Exercise. The output should be limited to the line holding "Markt, Lemmer 3" and the lines after it through the end of the entries, each restated exactly.

***** Source information

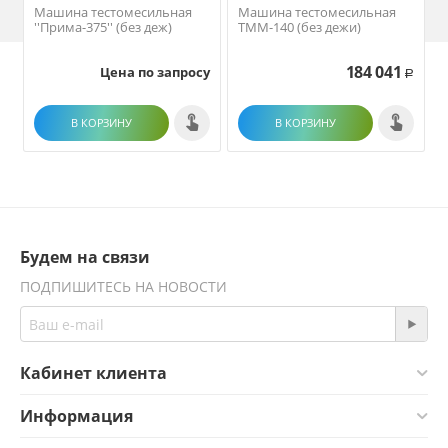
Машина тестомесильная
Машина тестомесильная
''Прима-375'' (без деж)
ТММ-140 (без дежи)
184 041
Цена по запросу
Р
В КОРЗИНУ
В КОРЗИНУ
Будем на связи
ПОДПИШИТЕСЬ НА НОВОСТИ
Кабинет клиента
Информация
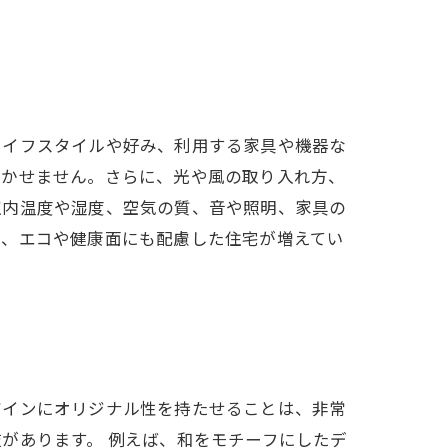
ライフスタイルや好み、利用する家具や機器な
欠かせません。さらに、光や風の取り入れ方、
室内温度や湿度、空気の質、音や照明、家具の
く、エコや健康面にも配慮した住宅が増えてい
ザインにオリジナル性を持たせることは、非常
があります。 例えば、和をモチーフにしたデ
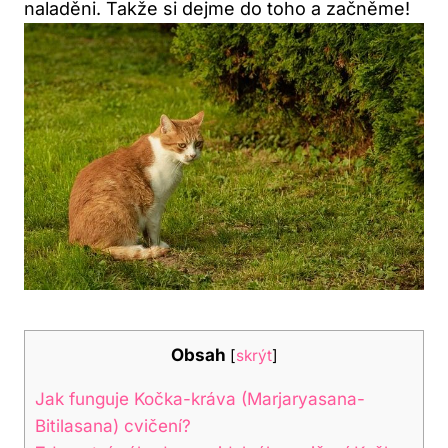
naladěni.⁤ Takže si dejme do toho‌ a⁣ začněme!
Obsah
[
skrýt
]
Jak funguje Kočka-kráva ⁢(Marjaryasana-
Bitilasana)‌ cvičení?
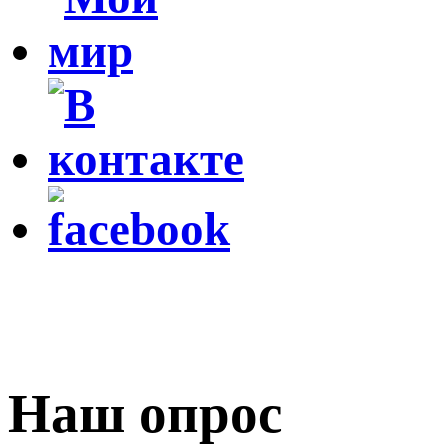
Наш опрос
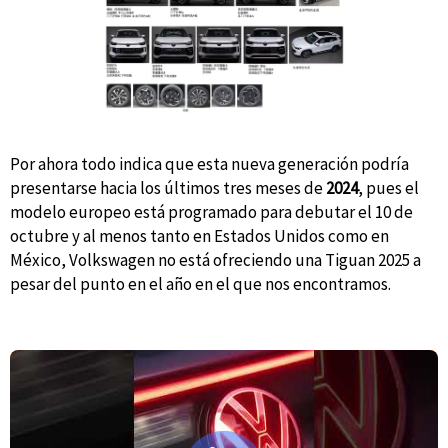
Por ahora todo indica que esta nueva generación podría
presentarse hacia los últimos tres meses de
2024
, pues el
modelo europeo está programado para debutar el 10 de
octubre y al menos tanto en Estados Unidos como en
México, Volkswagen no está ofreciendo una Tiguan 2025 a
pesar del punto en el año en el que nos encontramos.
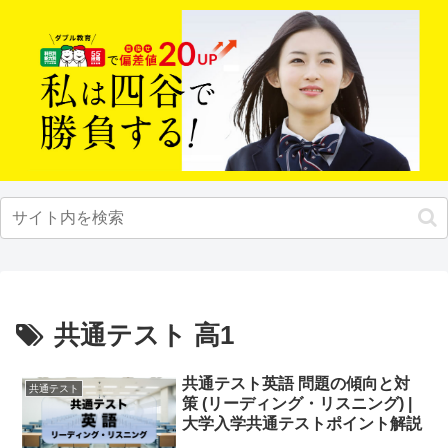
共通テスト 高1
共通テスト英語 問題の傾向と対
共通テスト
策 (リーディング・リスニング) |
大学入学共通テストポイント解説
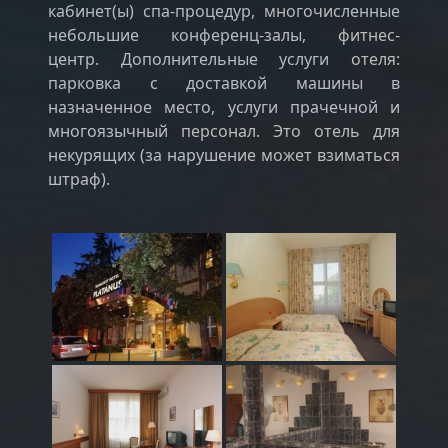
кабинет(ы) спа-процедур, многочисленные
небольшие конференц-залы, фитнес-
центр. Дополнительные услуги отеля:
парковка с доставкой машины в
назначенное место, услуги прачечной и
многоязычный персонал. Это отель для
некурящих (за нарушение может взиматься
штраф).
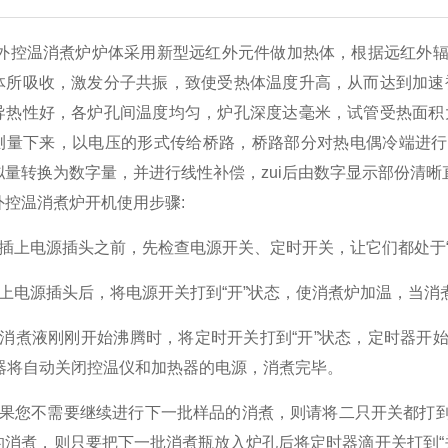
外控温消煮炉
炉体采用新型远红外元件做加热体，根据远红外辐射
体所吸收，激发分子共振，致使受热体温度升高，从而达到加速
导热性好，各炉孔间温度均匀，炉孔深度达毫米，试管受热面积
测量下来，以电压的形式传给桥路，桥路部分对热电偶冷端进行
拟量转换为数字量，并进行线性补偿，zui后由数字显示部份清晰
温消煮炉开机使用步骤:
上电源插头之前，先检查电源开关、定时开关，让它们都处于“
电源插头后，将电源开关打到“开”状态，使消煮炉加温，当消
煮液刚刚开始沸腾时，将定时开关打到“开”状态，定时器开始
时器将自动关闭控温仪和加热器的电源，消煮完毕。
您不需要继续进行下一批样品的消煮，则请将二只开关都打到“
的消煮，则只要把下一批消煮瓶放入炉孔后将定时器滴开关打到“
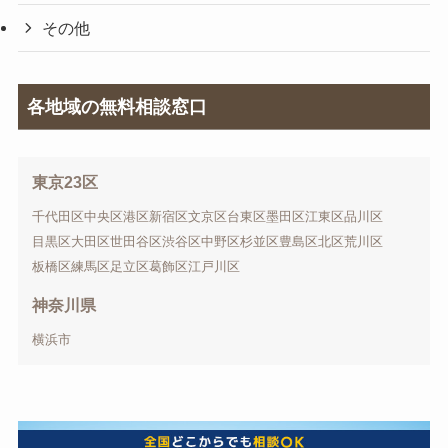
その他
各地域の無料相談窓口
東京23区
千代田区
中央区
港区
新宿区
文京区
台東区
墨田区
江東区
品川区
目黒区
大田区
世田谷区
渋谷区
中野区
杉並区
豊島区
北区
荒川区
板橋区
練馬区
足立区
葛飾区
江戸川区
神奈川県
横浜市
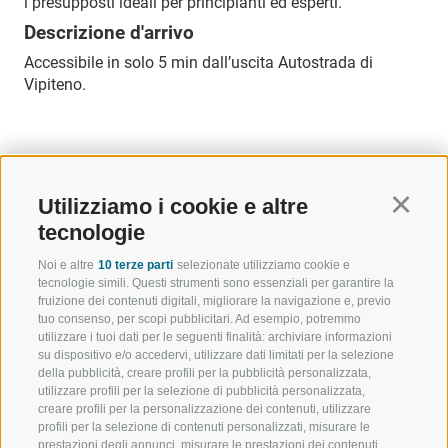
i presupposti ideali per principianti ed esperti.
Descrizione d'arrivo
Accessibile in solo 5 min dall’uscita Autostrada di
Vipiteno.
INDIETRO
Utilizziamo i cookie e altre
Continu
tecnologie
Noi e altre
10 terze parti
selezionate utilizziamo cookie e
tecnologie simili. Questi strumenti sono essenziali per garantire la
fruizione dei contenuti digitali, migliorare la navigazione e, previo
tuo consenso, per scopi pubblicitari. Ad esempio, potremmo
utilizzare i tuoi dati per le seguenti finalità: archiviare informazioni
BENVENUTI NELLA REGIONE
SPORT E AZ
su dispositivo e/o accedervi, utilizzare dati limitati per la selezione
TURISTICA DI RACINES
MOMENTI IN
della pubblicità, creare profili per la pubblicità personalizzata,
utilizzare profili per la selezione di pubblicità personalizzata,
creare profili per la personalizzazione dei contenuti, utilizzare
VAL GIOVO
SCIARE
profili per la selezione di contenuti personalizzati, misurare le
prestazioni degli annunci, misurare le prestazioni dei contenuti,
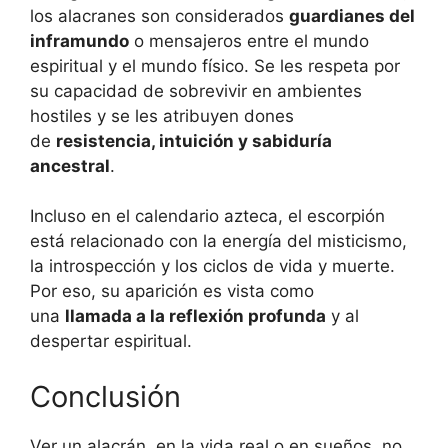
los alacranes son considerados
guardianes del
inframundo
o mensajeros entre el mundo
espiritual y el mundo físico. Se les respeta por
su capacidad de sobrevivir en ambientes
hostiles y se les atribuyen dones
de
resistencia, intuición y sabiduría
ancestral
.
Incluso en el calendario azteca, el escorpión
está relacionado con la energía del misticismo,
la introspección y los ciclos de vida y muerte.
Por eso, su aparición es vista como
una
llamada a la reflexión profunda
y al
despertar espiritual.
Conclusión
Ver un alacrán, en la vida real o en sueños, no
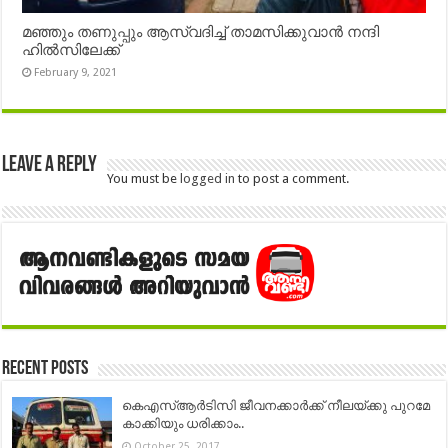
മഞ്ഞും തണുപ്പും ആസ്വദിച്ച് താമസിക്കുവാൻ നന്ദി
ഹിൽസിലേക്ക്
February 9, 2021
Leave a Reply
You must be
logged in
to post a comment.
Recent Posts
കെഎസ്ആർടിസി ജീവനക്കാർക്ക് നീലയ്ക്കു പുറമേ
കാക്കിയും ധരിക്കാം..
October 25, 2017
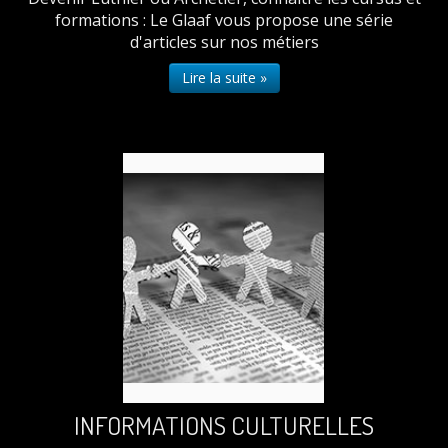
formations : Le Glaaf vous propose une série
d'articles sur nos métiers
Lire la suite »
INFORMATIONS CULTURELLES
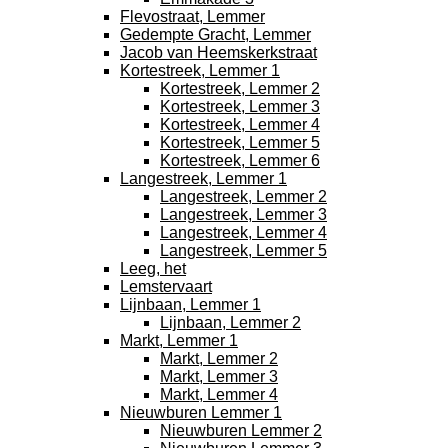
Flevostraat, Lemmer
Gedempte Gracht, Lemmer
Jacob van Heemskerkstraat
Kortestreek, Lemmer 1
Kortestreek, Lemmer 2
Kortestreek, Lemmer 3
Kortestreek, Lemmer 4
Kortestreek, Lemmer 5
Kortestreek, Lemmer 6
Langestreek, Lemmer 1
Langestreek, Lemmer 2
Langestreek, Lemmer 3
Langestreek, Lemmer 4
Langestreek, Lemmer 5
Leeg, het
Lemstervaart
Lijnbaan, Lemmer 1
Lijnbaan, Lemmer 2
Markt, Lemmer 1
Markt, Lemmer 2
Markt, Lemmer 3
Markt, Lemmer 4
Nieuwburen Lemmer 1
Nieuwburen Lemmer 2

**********

Task output.
Markt, Lemmer 3
Markt, Lemmer 4
Nieuwburen Lemmer 1
Nieuwburen Lemmer 2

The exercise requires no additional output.